One-third of multiple sclerosis (MS) patients in a Canadian study report a need for mental health care, with symptoms of anxiety and depression — but not current diagnosed mental health disorders — identified as predominant factors.
The study, “Factors associated with perceived need for mental health care in multiple sclerosis,” was published in the journal Multiple Sclerosis and Related Disorders.
MS patients tend to have several comorbidities — the simultaneous presence of two or more chronic conditions — with depression and anxiety among the most common.
While estimates vary, studies have reported that the rate of depression in MS patients can be as high as 50% and anxiety as high as 35%. The presence of these two comorbidities is associated with worse long-term outcomes, such as a lower quality of life and progression of disability.
Many people may not meet the criteria for a formal diagnosis of either depression or anxiety, but they might still perceive a need for mental health care.
Not much is known about the rate of perceived need for mental health care in MS patients. However, this is important given the high prevalence of depression and anxiety in MS and the associated effects on outcomes.
Canadian researchers recruited 255 participants with neurologist-confirmed diagnoses of MS (mainly relapsing-remitting MS), who were part of a larger study assessing psychiatric comorbidities in patients with chronic immune-inflammatory diseases, from a specialized MS care clinic.
Participants underwent cognitive and physical assessments, completed self-administered questionnaires, and were evaluated for psychiatric status.
They were also told to complete a hospital anxiety and depression scale to assess severity of depression and anxiety symptoms, and reported whether they perceived a need for mental health care.
Almost one-quarter of participants (22.7%) had a current diagnosis of depression or anxiety. However, 31.8% reported a need for mental health care, highlighting the discrepancy between diagnosis and the perceived need for care.

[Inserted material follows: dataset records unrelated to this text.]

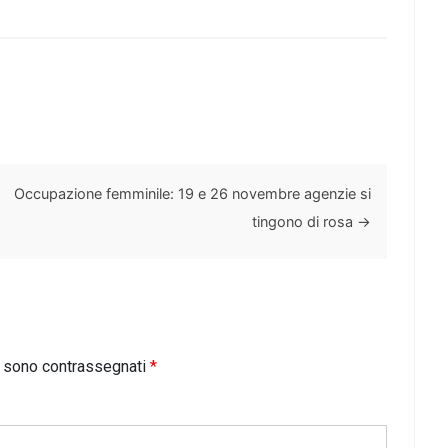
Occupazione femminile: 19 e 26 novembre agenzie si
tingono di rosa
→
i sono contrassegnati
*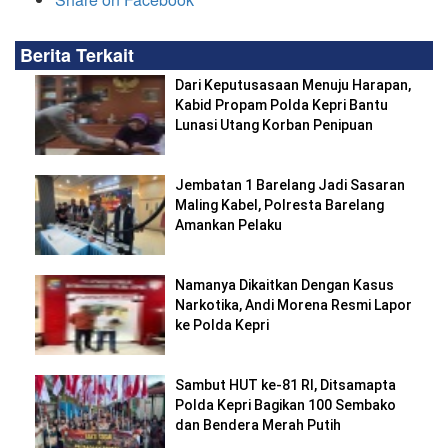
Berita Terkait
Dari Keputusasaan Menuju Harapan,
Kabid Propam Polda Kepri Bantu
Lunasi Utang Korban Penipuan
Jembatan 1 Barelang Jadi Sasaran
Maling Kabel, Polresta Barelang
Amankan Pelaku
Namanya Dikaitkan Dengan Kasus
Narkotika, Andi Morena Resmi Lapor
ke Polda Kepri
Sambut HUT ke-81 RI, Ditsamapta
Polda Kepri Bagikan 100 Sembako
dan Bendera Merah Putih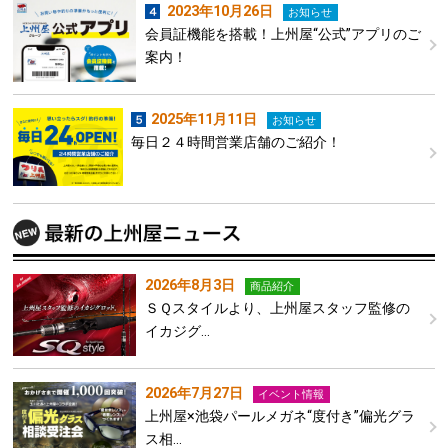
2023年10月26日
お知らせ
会員証機能を搭載！上州屋“公式”アプリのご
案内！
2025年11月11日
お知らせ
毎日２４時間営業店舗のご紹介！
2026年8月3日
商品紹介
ＳＱスタイルより、上州屋スタッフ監修の
イカジグ…
2026年7月27日
イベント情報
上州屋×池袋パールメガネ“度付き”偏光グラ
ス相…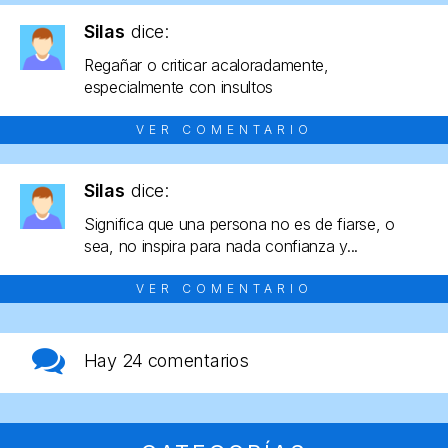
Silas
dice:
Regañar o criticar acaloradamente,
especialmente con insultos
VER COMENTARIO
Silas
dice:
Significa que una persona no es de fiarse, o
sea, no inspira para nada confianza y...
VER COMENTARIO
Hay
24 comentarios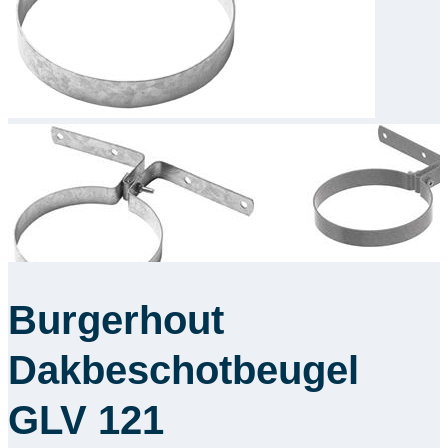
Downloads
Academy
Over ons
Contact
Burgerhout
Dakbeschotbeugel
GLV 121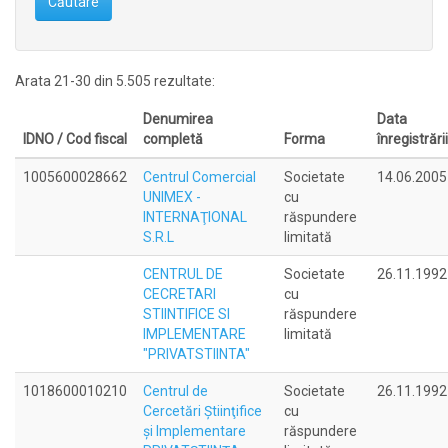
Căutare
Arata 21-30 din 5.505 rezultate:
Denumirea
Data
IDNO / Cod fiscal
completă
Forma
înregistrării
1005600028662
Centrul Comercial
Societate
14.06.2005
UNIMEX -
cu
INTERNAŢIONAL
răspundere
S.R.L
limitată
CENTRUL DE
Societate
26.11.1992
CECRETARI
cu
STIINTIFICE SI
răspundere
IMPLEMENTARE
limitată
"PRIVATSTIINTA"
1018600010210
Centrul de
Societate
26.11.1992
Cercetări Ştiinţifice
cu
şi Implementare
răspundere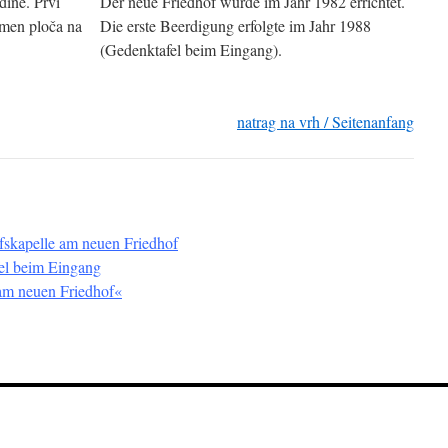
dine. Prvi
Der neue Friedhof wurde im Jahr 1982 errichtet.
omen ploča na
Die erste Beerdigung erfolgte im Jahr 1988
(Gedenktafel beim Eingang).
natrag na vrh / Seitenanfang
fskapelle am neuen Friedhof
el beim Eingang
am neuen Friedhof«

Patients who identified a need for mental health care were slightly younger and had an earlier age of MS symptom onset than those who did not report a need. However, all other sociodemographic characteristics were similar.
Statistical analysis showed that the likelihood of reporting a need for mental health care was 2.36-fold higher in those with increased symptoms of depression and 6.08-fold higher in those with more anxiety symptoms.
“Symptoms of anxiety and depression, but not current diagnosed mental health disorders, were the predominant factors associated with a perceived need for [mental health] care,” the researchers wrote.
The high perceived need for mental health care, even among patients who were currently being treated, suggests that treatment may be inadequate in some way, and that these patients might need more support, family interventions, or other care.
“This need for treatment identified by individuals with elevated symptoms, in the absence of meeting formal criteria for a diagnosis of a psychiatric disorder, suggests that such symptoms are clinically relevant,” they said.
The authors believe that “incorporating validated screening tools for these symptoms into practice along with a question regarding need for mental health care may assist health care providers in better meeting the mental health needs of people with MS.”